### Exercise inputs:
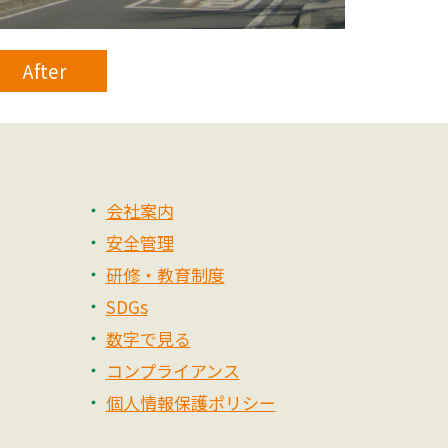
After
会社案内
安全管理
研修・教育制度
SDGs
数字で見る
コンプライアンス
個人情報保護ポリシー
* * *
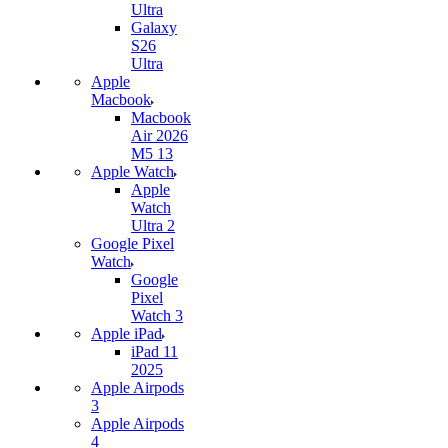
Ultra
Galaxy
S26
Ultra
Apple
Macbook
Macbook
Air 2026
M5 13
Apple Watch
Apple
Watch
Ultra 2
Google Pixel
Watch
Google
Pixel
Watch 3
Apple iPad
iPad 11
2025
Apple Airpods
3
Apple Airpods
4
==
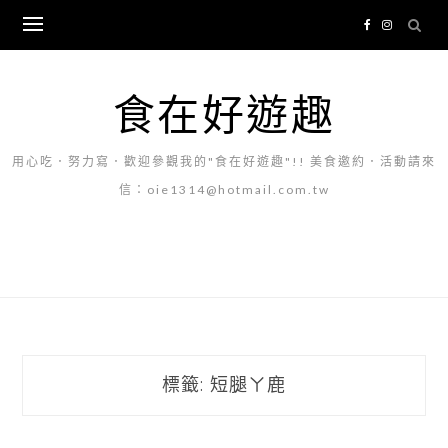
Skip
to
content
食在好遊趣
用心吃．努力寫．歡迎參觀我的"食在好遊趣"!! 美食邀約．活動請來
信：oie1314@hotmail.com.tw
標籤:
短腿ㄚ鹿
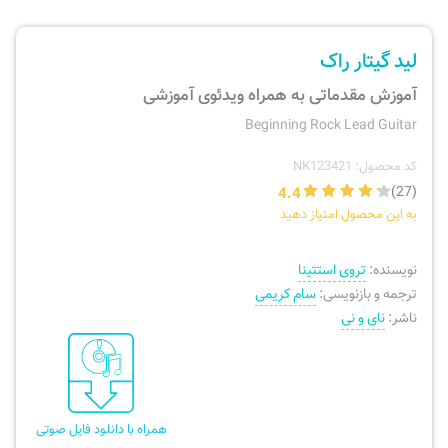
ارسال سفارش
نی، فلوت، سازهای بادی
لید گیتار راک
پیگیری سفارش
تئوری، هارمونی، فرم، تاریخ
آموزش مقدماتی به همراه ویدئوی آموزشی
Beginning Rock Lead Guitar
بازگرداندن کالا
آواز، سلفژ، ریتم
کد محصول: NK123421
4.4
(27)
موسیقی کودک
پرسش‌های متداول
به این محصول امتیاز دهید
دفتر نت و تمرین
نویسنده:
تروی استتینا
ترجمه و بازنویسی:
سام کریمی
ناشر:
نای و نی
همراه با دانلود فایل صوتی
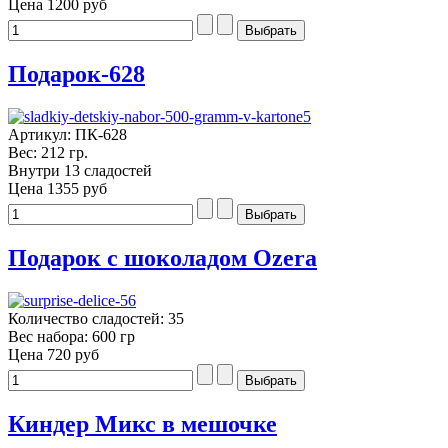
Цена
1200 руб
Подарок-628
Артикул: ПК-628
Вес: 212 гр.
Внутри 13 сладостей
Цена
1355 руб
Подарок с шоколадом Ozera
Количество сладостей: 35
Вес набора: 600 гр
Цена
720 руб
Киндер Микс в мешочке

### Task to complete:
Gather each line in these records that contains the string "Подарок".

### Answer for this exercise:
Подарок-628
Подарок с шоколадом Ozera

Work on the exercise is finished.